There are 2 points $(-1,27)$ and $(2,0)$ for which the tangents there are parallel to the $x-$axis.

#### Work Step by Step

$$y=2x^3-3x^2-12x+20$$
1) First, find the derivative of $y$: $$y'=2\times3x^2-3\times2x-12+0$$ $$y'=6x^2-6x-12=6(x^2-x-2)$$
2) All the tangents being parallel to the $x-$axis, or in other words, horizontal tangents, have zero slopes.
This means we will see if there are any values of $x$ for which $y'=0$ or not; these values of $x$ represent points where the tangents are horizontal.

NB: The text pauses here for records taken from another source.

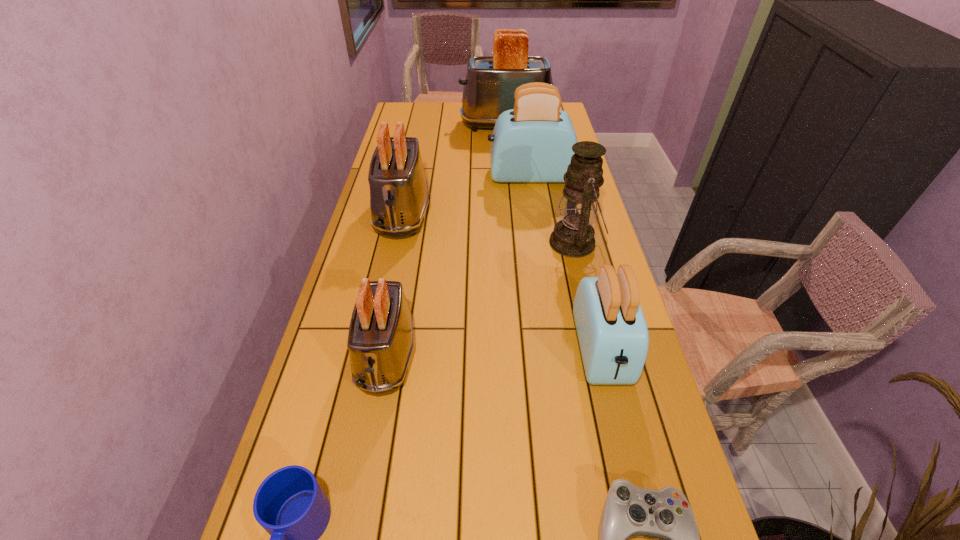 You are a GUI agent. You are given a task and a screenshot of the screen. Output one action in this format:
    pyautogui.click(x=<x>, y=<y>)
    Task: Click on the gray toaster that is the third closest to the bigger light toaster
    The image size is (960, 540).
    Given the screenshot: What is the action you would take?
    pyautogui.click(x=380, y=341)

Image resolution: width=960 pixels, height=540 pixels. Identify the location of gray toaster that is the closest to the bigger light toaster. (399, 196).

The width and height of the screenshot is (960, 540). What are the coordinates of `free space that satisfies the following two spatial constraints: 1. on the side of the bigger light toaster with the lever; 2. on the side of the second nearest gray toaster with the control lever` in the screenshot? It's located at (536, 214).

This screenshot has width=960, height=540. I want to click on blank space that satisfies the following two spatial constraints: 1. on the side of the second smallest gray toaster with the control lever; 2. on the right side of the oil lamp, so click(x=396, y=243).

Find the location of a particular element. free spot that satisfies the following two spatial constraints: 1. on the side of the farthest object with the control lever; 2. on the side of the second nearest gray toaster with the control lever is located at coordinates (515, 214).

$$y'=0$$ $$6(x^2-x-2)=0$$ $$x^2-x-2=0$$ $$(x+1)(x-2)=0$$ $$x=-1\hspace{1cm}\text{or}\hspace{1cm}x=2$$
- For $x=-1$: $$y=2(-1)^3-3(-1)^2-12(-1)+20$$ $$=2(-1)-3(1)+12+20$$ $$=-2-3+32=27$$
- For $x=2$: $$y=2(2)^3-3(2)^2-12(2)+20$$ $$=2^4-3(4)-24+20$$ $$=16-12-4=0$$
Therefore, there are 2 points $(-1,27)$ and $(2,0)$ for which the tangents there are parallel to the $x-$axis.